Se la battaglia per i diritti e le tutele sul lavoro era essenziale prima della pandemia, in questi ultimi mesi si è fatta pure una questione di vita o di morte. A mezzo secolo dalla legge che “ha portato la Costituzione nelle fabbriche”, abbiamo chiesto alla Cgil come rilanciare la lotta per garantire a tutti un’occupazione dignitosa e sicura
Cinquanta anni fa la Costituzione “veniva portata nelle fabbriche”. Con l’auspicio di raggiungere tale obiettivo nel 1952 Giuseppe Di Vittorio aveva proposto l’approvazione di uno Statuto dei lavoratori, un testo che rendesse effettive le garanzie relative al lavoro espresse nella Carta fondamentale e sino ad allora rimaste lettera morta. Quella norma arrivò nel 1970.

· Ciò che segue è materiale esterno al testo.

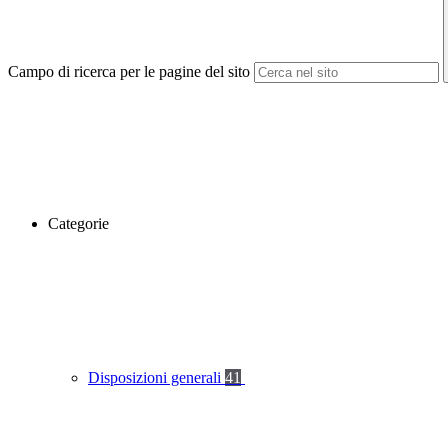
Campo di ricerca per le pagine del sito
Categorie
Disposizioni generali
41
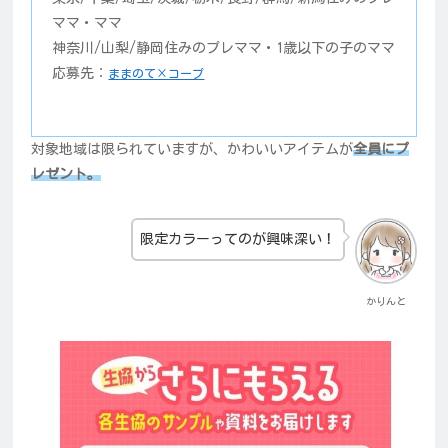
ママ・ママ
神奈川/山梨/静岡住みのプレママ・1歳以下の子のママ
応募先：
ままのて×コープ
対象地域は限られていますが、かわいいアイテムが
全員にプ
レゼント。
限定カラーってのが興味深い！
かりんと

Era il 20 maggio quando la legge 300, intitolata “Norme sulla tutela e dignità dei lavoratori, della libertà sindacale e dell’attività sindacale nei luoghi di lavoro e norme sul collocamento”, veniva pubblicata in Gazzetta. Una legge assolutamente avanzata per l’epoca, con la quale si sottraeva agli imprenditori il controllo assoluto su ciò che accadeva nei luoghi di lavoro, permettendo l’ingresso ai sindacati, impedendo i licenziamenti “per rappresaglia” e disponendo che le assemblee sindacali fossero retribuite e organizzate all’interno di fabbriche e uffici. Con la legge 300 inoltre venivano fissate garanzie per gli infortuni, paletti a difesa della libertà di opinione e tutele rispetto al diritto allo sciopero.
Cosa resta oggi di quello Statuto ? Per prima cosa, non si può non ricordare il suo pesante depotenziamento con la riforma dell’articolo 18 sui licenziamenti illegittimi, prima con la legge Fornero e poi col Jobs act.